Darfur rebels hijack plane to fly to France: Libya

TRIPOLI (AFP)
The hijackers of a Sudanese passenger plane with more than 100 people on board have claimed to belong to a Darfur rebel group and want to fly to Paris, Libyan officials said Wednesday.
The Sun Air Boeing 737 was hijacked shortly after it took off from Nyala, the largest city in Darfur, on Tuesday afternoon bound for the capital Khartoum, and was granted permission to land by Libyan authorities at Kufra military airport in the southeast of the country after it ran short on fuel.
The hijackers, who have refused to talk directly with Libyan officials, have said they belong to the Sudanese Liberation Army, whose exiled leader Abdel Wahid Mohammed Nur lives in Paris, said the director of the airport, Khaled Saseya.
"The plane's pilot has indicated that the hijackers, who number 10 or maybe more ... have said they belong to the Sudanese Liberation Army of Abdel Wahid Mohammed Nur," he told the Libyan official news agency Jana.
The pilot said "the hijackers claim to have coordinated with him (Nur) to join him in Paris," he added.

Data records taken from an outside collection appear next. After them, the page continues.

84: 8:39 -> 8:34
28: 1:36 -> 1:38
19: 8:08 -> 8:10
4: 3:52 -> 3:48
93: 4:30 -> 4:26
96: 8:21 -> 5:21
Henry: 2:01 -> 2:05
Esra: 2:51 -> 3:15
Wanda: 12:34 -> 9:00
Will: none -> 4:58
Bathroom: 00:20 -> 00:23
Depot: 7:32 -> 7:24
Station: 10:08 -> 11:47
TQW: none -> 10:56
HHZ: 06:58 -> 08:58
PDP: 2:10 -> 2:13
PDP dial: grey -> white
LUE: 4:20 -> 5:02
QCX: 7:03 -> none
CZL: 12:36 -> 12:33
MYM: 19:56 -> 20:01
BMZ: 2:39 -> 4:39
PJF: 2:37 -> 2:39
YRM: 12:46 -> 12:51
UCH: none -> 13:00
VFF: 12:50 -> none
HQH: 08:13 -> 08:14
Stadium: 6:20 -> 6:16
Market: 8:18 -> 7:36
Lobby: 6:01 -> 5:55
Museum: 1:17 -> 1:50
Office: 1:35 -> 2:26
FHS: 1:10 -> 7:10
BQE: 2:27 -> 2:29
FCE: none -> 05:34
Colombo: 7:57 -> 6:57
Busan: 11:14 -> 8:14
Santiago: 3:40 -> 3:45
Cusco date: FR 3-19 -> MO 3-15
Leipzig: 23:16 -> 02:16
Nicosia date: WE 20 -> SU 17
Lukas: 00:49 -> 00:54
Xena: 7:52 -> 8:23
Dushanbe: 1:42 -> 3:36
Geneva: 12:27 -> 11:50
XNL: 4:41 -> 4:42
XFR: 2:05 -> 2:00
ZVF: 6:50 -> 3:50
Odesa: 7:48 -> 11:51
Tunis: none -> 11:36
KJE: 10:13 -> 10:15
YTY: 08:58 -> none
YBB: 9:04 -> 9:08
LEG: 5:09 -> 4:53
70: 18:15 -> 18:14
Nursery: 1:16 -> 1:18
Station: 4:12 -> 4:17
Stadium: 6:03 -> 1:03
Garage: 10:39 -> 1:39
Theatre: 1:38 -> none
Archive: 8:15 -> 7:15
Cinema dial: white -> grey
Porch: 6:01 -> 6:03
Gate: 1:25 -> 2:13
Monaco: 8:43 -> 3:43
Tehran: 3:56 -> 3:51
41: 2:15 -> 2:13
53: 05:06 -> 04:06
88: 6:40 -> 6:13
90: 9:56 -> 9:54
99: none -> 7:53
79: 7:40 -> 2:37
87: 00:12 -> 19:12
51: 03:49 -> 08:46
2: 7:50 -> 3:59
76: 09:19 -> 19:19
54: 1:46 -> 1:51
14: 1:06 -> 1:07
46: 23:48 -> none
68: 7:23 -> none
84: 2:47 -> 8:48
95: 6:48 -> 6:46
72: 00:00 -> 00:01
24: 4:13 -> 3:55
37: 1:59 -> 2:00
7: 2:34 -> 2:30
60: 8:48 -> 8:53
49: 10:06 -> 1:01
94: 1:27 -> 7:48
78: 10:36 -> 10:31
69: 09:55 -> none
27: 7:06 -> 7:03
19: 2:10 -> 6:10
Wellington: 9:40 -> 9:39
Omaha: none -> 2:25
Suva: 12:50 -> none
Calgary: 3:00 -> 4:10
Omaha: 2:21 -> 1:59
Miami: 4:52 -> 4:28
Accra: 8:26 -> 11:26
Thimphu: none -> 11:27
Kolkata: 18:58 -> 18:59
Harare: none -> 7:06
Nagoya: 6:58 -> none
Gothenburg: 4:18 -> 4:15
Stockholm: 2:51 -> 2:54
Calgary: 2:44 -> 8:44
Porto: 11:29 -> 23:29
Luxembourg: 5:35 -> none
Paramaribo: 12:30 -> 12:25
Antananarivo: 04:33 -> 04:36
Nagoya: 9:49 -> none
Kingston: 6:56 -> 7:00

Saseya said the hijackers have demanded a flight plan to Paris and fuel.But Nur, whose group is one of the two main rebels movements that have been fighting in Darfur since 2003, denied they were involved in the hijacking.
"We categorically deny the responsibility of our movement in this hijacking operation," Nur told press.
"We don't support putting the lives of Sudanese civilians at risk in any circumstances," he said from his home in Paris.
The hijackers continue to refuse to talk to Libyan officials directly, said Saseya.
"The hijackers refuse to free any passengers or even open the doors which have remained closed since the plane landed," he said.
With the hijacking stretching past 12 hours, several passengers have fainted after the plane's air conditioning system failed, the pilot told airport officials early on Wednesday.
Sun Air executive manager Mortada Hassan has said there were 95 passengers and seven crew on board the plane. Two airline staff earlier told AFP that 87 passengers were on the flight.
Ibrahim al-Hillo, a commander in Nur's Sudanese Liberation Army, said the hijacking was the natural consequence of government repression of those displaced by the fighting in Darfur.
"This is the result of what the government is doing in the camps of displaced people in Nyala," he told AFP by telephone on Tuesday.
On Monday, Sudanese security forces pushed into one of the biggest and most volatile camps for displaced people in the country's western region of Darfur, at Kalma, just outside the hijacked plane's point of departure, Nyala.
U.N.-led peacekeepers said 33 people were buried on Tuesday following armed clashes between police and camp residents.